Scor­pio News

  

July–September 1987 – Volume 1. Issue 3.

Page 52 of 67

The assembly contains the reset switch, indicators, key switch, etc was also released by two screws. I then discovered that my suspicions were correct. One of the cables to the reset switch was too long, and had got in the way of the keyswitch. When I had turned the latter I had ripped off the former! A quick dab of the soldering iron and all was well.

I was also right about the wait-state link, and changed that to software-selectable.

I noted that the 1.2M floppy drive was a Teac FD55FG unit, and that the Winchester was a half-height Seagate unit. No un-heard of Taiwanese rubbish here! Further, the unit was all equipped to easily take a second Winchester, the power cable sitting there waiting.

The main board on the base of the unit contains the 640K RAM (18 x 256K chips, plus 18 x 64K – 18? Yes, parity RAM.), the 80286, socket for 80287, real time clock/​calendar and battery, keyboard support. and general logic. Like most AT boards, the CHIP’s chip set is used to provide most of the general purpose logic.

There are three “expansion” boards fitted. A full length Winchester / floppy controller board; a full length EGA colour board, also containing the parallel port; and a small dual serial-board, one DB25 being on the same board, plus a cable going to the second DB2S, mounted on one of the rear expansion panels corresponding to an unused expansion slot.

The Monitor

The monitor is a 14″ TVM one (although it actually has a “Copam” label on the front). It is a dual-mode one, switching automatically between CGA and EGA modes as required by the graphics board. On the rear is the mains-in socket, plus a cable going to a 9-way D-type for plugging into the EGA board. There are also four pots, two “Vertical size” and two “Horizontal Centre”, for adjusting the display in each of its modes.

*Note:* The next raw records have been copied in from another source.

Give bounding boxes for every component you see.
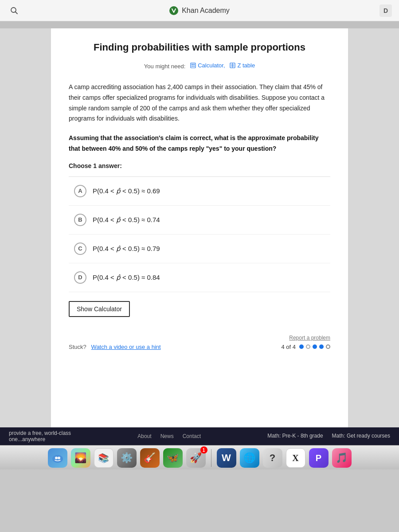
search-button[interactable]	[7, 4, 21, 18]
dot-5	[326, 344, 330, 349]
progress-label: 4 of 4	[281, 344, 296, 350]
content-wrapper: Finding probabilities with sample propor…	[0, 28, 399, 427]
dock-item-globe[interactable]: 🌐	[240, 448, 259, 468]
rocket-badge: 1	[200, 446, 207, 454]
gear-icon: ⚙️	[117, 448, 137, 468]
choose-label: Choose 1 answer:	[69, 162, 330, 169]
svg-point-14	[58, 457, 60, 459]
dock-item-books[interactable]: 📚	[94, 448, 113, 468]
bottom-row: Stuck? Watch a video or use a hint Repor…	[69, 335, 330, 350]
footer-math1: Math: Pre-K - 8th grade	[267, 433, 323, 440]
top-bar: Khan Academy D	[0, 0, 399, 21]
dock-item-gear[interactable]: ⚙️	[117, 448, 137, 468]
dot-2	[306, 344, 310, 349]
report-problem-link[interactable]: Report a problem	[289, 335, 330, 341]
problem-text: A camp accrediting association has 2,400…	[69, 82, 330, 124]
main-panel: Finding probabilities with sample propor…	[51, 28, 348, 427]
dock-item-music[interactable]: 🎵	[332, 448, 352, 468]
calculator-tool-link[interactable]: Calculator,	[190, 62, 225, 69]
svg-rect-6	[193, 66, 195, 66]
nature-icon: 🦋	[163, 448, 183, 468]
calculator-label: Calculator,	[198, 62, 225, 69]
gray-spacer	[0, 21, 399, 28]
answer-option-d[interactable]: D P(0.4 < p̂ < 0.5) ≈ 0.84	[69, 263, 330, 292]
footer: provide a free, world-class one...anywhe…	[0, 427, 399, 445]
word-icon: W	[217, 448, 236, 468]
option-circle-c: C	[74, 243, 86, 255]
watch-video-link[interactable]: Watch a video or use a hint	[91, 344, 161, 350]
svg-line-1	[16, 12, 18, 14]
dock-item-nature[interactable]: 🦋	[163, 448, 183, 468]
show-calculator-button[interactable]: Show Calculator	[69, 301, 130, 317]
browser-title: Khan Academy	[169, 6, 230, 15]
music-icon: 🎵	[332, 448, 352, 468]
calculator-icon	[190, 63, 196, 68]
dock-item-word[interactable]: W	[217, 448, 236, 468]
footer-news[interactable]: News	[160, 433, 174, 439]
ztable-label: Z table	[237, 62, 255, 69]
ka-logo-icon	[169, 6, 178, 15]
footer-right: Math: Pre-K - 8th grade Math: Get ready …	[267, 433, 390, 440]
dock-item-guitar[interactable]: 🎸	[140, 448, 160, 468]
option-circle-d: D	[74, 271, 86, 284]
browser-title-text: Khan Academy	[182, 7, 230, 15]
dock: 🌄 📚 ⚙️ 🎸 🦋 🚀 1 W 🌐	[0, 445, 399, 469]
help-icon: ?	[263, 448, 282, 468]
dot-1	[299, 344, 304, 349]
svg-rect-4	[193, 64, 195, 65]
dot-3	[313, 344, 317, 349]
dot-4	[319, 344, 324, 349]
rocket-icon: 🚀 1	[186, 448, 206, 468]
answer-option-c[interactable]: C P(0.4 < p̂ < 0.5) ≈ 0.79	[69, 235, 330, 263]
dock-separator	[211, 449, 211, 467]
footer-about[interactable]: About	[137, 433, 151, 439]
photos-icon: 🌄	[71, 448, 90, 468]
progress-dots	[299, 344, 330, 349]
globe-icon: 🌐	[240, 448, 259, 468]
page-title: Finding probabilities with sample propor…	[69, 42, 330, 53]
dock-item-rocket[interactable]: 🚀 1	[186, 448, 206, 468]
question-text: Assuming that the association's claim is…	[69, 133, 330, 154]
tools-row: You might need: Calculator,	[69, 62, 330, 70]
stuck-section: Stuck? Watch a video or use a hint	[69, 344, 161, 350]
dock-item-photos[interactable]: 🌄	[71, 448, 90, 468]
option-text-c: P(0.4 < p̂ < 0.5) ≈ 0.79	[93, 245, 160, 253]
progress-row: 4 of 4	[281, 344, 330, 350]
ztable-tool-link[interactable]: Z table	[230, 62, 255, 69]
svg-point-12	[52, 455, 63, 463]
guitar-icon: 🎸	[140, 448, 160, 468]
answer-option-b[interactable]: B P(0.4 < p̂ < 0.5) ≈ 0.74	[69, 206, 330, 235]
dock-item-x[interactable]: X	[286, 448, 305, 468]
dock-item-pen[interactable]: P	[309, 448, 329, 468]
svg-rect-5	[192, 66, 193, 66]
ztable-icon	[230, 63, 235, 68]
option-circle-b: B	[74, 214, 86, 226]
footer-links: About News Contact	[137, 433, 201, 439]
dock-item-help[interactable]: ?	[263, 448, 282, 468]
option-text-a: P(0.4 < p̂ < 0.5) ≈ 0.69	[93, 187, 160, 195]
pen-icon: P	[309, 448, 329, 468]
option-text-d: P(0.4 < p̂ < 0.5) ≈ 0.84	[93, 274, 160, 282]
books-icon: 📚	[94, 448, 113, 468]
footer-contact[interactable]: Contact	[183, 433, 201, 439]
option-text-b: P(0.4 < p̂ < 0.5) ≈ 0.74	[93, 216, 160, 224]
browser-action-btn[interactable]: D	[379, 4, 392, 17]
svg-point-13	[55, 457, 58, 459]
answer-options: A P(0.4 < p̂ < 0.5) ≈ 0.69 B P(0.4 < p̂ …	[69, 176, 330, 292]
svg-rect-2	[191, 63, 196, 68]
option-circle-a: A	[74, 185, 86, 197]
answer-option-a[interactable]: A P(0.4 < p̂ < 0.5) ≈ 0.69	[69, 177, 330, 206]
footer-math2: Math: Get ready courses	[332, 433, 390, 440]
finder-icon	[48, 448, 67, 468]
dock-item-finder[interactable]	[48, 448, 67, 468]
right-bottom: Report a problem 4 of 4	[281, 335, 330, 350]
footer-tagline: provide a free, world-class one...anywhe…	[9, 430, 71, 442]
svg-rect-3	[192, 64, 193, 65]
x-app-icon: X	[286, 448, 305, 468]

On the front is an on/off switch, power-on indicator, brightness control, and colour balance control. There is also a three position Display Mode switch that gives a full-colour picture, or a green only or amber only one. I can’t really consider this to be an awful lot of use, as it is easy to software select text of your own colour choice anyway. Unless anyone else knows of a good reason? I bet some people can’t work out where their colour has gone, or don’t even know they’ve got it!

The Keyboard

The keyboard is “AT-style”, whatever that means. It has three groups of keys. On the left are 10 function keys, then there is the main alpha-numeric and control cluster, and on the right is the numeric pad, screen control cluster. The main cluster is slightly non-standard in that it has the four cursor keys repeated in a straight line at the bottom right hand corner.

There are three LEDs to indicate Caps Lock, Num Lock and Scroll Lock. A couple of swing-out plastic legs under the keyboard can be used to tilt it, and this is the way that I find it most comfortable.

Key action is a la IBM, in that each key contains a “click” mechanism. It’s not a bad keyboard at all.

The Manual

An A5 ring binder containing the documentation comes with the system. As seems to be happening quite often with both hardware end software these days, there is JUST too much manual for the binder, making it awkward to use unless you remove one of the smaller sections.